Condenou-se toda a Operação Lava Jato e as provas da corrupção foram jogadas na vala do esquecimento, tal qual a falha de memória diagnosticada como sequela da Covid 19 em boa parte dos que se contaminaram. É um exagero absurdo creditar as condenações da Lava Jata a interesses de um magistrado, ainda que posteriormente o algoz processual de muitos agentes públicos, o então juiz Sérgio Moro, tenha optado por deixar a toga para ingressar na política.
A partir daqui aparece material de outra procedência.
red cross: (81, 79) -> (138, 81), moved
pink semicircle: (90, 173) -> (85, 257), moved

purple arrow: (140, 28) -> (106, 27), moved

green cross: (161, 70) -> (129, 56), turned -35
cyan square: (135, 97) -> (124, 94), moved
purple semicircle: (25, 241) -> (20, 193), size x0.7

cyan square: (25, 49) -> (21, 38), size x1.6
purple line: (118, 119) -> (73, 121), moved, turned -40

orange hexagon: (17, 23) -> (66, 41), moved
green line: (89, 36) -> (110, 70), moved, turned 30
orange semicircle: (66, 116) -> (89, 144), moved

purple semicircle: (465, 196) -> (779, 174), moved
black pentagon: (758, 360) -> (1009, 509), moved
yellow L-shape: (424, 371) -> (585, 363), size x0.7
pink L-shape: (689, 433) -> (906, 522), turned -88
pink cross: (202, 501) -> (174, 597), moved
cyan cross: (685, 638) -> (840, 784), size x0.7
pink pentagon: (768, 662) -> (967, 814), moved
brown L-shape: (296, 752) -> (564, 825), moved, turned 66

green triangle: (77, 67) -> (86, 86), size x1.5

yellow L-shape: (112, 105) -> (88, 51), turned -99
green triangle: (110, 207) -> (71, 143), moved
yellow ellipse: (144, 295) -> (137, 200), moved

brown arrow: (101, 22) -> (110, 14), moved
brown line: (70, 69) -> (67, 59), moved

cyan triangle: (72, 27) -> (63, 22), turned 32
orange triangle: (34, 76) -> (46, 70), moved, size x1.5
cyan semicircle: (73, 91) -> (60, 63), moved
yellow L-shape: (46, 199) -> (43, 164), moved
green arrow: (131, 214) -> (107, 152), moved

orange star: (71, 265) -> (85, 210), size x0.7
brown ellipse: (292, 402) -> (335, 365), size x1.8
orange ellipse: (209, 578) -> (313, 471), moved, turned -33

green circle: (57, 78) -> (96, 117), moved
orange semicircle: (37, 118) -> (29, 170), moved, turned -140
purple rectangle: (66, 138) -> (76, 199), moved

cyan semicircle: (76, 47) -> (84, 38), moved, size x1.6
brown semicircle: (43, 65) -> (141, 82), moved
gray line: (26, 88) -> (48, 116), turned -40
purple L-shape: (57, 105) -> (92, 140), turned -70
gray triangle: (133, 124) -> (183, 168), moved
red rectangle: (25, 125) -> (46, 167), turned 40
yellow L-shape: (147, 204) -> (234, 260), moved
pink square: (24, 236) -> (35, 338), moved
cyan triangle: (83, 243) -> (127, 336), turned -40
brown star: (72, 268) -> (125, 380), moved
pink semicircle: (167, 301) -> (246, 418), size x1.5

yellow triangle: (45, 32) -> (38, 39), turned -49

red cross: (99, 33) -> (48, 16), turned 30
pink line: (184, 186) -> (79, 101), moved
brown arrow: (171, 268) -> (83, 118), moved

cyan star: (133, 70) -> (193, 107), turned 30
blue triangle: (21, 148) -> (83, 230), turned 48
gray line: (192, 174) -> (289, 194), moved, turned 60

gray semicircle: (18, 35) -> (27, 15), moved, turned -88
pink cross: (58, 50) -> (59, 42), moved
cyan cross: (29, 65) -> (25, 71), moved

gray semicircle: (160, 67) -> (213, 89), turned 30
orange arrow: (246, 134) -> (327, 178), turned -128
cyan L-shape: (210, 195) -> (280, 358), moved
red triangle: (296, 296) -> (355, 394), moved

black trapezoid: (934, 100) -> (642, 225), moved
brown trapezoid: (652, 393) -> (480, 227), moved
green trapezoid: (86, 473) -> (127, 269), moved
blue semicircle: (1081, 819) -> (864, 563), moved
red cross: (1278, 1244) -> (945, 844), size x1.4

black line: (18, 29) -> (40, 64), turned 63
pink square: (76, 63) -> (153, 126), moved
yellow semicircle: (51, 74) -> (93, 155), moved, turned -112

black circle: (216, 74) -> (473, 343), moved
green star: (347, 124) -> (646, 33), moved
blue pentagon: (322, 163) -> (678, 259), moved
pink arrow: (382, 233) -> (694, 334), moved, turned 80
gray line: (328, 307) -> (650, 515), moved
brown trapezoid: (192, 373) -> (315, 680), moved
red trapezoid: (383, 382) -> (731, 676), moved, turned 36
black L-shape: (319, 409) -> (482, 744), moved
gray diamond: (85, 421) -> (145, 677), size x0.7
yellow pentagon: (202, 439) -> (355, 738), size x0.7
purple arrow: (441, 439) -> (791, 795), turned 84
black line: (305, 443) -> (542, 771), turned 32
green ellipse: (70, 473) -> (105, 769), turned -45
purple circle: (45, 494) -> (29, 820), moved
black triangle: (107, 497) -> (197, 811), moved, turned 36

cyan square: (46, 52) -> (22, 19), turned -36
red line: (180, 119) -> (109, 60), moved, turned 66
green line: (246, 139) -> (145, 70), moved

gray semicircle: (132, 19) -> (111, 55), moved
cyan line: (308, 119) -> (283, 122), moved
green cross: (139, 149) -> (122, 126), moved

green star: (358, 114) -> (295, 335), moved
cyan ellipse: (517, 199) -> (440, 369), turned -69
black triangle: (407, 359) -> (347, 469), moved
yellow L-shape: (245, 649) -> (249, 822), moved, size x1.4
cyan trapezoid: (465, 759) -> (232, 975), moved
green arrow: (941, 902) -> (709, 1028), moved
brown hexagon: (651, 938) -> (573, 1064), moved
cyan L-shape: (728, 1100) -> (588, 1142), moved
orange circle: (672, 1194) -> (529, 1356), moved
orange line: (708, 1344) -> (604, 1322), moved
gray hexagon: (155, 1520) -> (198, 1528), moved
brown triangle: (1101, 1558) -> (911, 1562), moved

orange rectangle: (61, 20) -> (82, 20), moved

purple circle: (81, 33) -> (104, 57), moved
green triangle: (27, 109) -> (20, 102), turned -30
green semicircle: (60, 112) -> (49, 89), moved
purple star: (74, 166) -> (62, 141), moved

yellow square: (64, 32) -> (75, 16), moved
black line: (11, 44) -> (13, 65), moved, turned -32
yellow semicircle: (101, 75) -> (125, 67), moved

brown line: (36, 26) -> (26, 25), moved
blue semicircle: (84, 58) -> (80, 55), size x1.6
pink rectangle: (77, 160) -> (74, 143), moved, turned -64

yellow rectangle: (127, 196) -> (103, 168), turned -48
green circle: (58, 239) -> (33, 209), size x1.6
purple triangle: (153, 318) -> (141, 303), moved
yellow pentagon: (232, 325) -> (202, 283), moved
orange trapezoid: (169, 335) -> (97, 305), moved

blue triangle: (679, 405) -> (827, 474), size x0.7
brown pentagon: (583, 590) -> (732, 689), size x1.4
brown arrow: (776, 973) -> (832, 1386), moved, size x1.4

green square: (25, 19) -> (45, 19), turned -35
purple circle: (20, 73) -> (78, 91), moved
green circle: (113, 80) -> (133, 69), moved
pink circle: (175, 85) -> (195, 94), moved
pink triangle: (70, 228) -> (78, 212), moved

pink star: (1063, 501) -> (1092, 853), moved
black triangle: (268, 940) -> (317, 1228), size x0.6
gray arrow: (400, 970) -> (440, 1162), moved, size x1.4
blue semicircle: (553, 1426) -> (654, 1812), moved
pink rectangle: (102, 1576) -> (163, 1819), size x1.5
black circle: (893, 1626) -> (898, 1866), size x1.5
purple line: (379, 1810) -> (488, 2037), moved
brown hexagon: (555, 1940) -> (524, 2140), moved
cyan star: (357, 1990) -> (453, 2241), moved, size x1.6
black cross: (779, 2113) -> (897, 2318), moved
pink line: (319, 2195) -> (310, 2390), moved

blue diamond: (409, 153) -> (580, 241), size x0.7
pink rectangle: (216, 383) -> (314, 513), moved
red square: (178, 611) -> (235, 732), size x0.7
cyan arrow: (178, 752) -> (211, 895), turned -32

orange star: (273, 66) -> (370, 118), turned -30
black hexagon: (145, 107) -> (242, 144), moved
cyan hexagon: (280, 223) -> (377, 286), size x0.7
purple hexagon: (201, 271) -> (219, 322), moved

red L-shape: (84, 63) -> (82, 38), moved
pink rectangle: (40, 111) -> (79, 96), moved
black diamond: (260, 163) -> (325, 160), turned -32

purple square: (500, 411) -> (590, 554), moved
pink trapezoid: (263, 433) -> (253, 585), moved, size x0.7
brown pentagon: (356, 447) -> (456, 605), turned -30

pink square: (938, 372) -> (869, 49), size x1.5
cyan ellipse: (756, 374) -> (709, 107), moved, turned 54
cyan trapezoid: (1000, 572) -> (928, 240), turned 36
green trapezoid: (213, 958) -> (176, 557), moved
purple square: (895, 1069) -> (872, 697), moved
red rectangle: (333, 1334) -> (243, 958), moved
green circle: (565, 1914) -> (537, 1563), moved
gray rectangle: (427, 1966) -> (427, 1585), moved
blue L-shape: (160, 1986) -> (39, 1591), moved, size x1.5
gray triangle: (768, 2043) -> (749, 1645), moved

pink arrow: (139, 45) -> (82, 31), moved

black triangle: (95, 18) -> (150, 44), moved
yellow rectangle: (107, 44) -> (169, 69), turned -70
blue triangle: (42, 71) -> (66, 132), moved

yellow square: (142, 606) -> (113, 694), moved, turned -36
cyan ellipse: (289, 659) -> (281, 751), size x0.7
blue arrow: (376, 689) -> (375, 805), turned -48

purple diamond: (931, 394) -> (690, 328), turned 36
Eventuais excessos devem e foram corrigidos.
Entretanto, a inversão de papéis entre quem investigou ou sentenciou e aqueles que foram acusados interessa somente a quem deseja confundir a opinião pública para desmerecer uma operação responsável por desnudar como a corrupção sugava os cofres da maior estatal brasileira e enriquecia agentes públicos.
Uma situação tão esdrúxula que permitiu a um réu da Lava Jato, um ex-presidente da República, após ter cumprido dois anos de prisão, candidatar-se novamente ao principal cargo da República, apesar de ainda responder a processos envolvendo casos de corrupção. Ou seja, se vencer as eleições, ele retornará justamente ao cargo que ocupou em parte do período em que se materializou o escândalo. Ou, se não for beneficiado pela prescrição, ser julgado, condenado e novamente preso durante o novo mandato, em péssimo exemplo para as novas gerações.
Situações como essa trazem descrédito ao Judiciário e alimentam a sensação de impunidade que permeia a sociedade brasileira, cada vez mais descrente nas instituições. Por isso o país clama por medidas imediatas e definitivas, capazes de mudar o rumo da nação. Dentre elas: a drástica redução do foro privilegiado, a possibilidade de prisão em segunda instância, o fim da prescrição em crimes contra a administração pública e, ainda, o fim da gratuidade do Horário Eleitoral, diante da gigantesca generosidade dos recursos destinados aos Fundos Eleitoral e Partidário.
São medidas necessárias e urgentes para o efetivo enfrentamento do mal da corrupção que já custa ao Brasil mais de R$ 200 bilhões por ano, segundo reconhece a ONU. Uma realidade que freia nosso desenvolvimento e cresce como erva daninha regada pela imoralidade. Não à toa, pesquisa Datafolha divulgada no final de março releva que 53% dos entrevistados acreditam que a corrupção vai aumentar no país. Portanto, o combate a essa prática exige avanços, nunca retrocessos.
(*) – É engenheiro com especialização nas áreas de macroeconomia, administração de empresas e finanças, empresário, ex-vice-governador do Amazonas (1999-2002). É autor do livro “Brasil, um país à deriva”.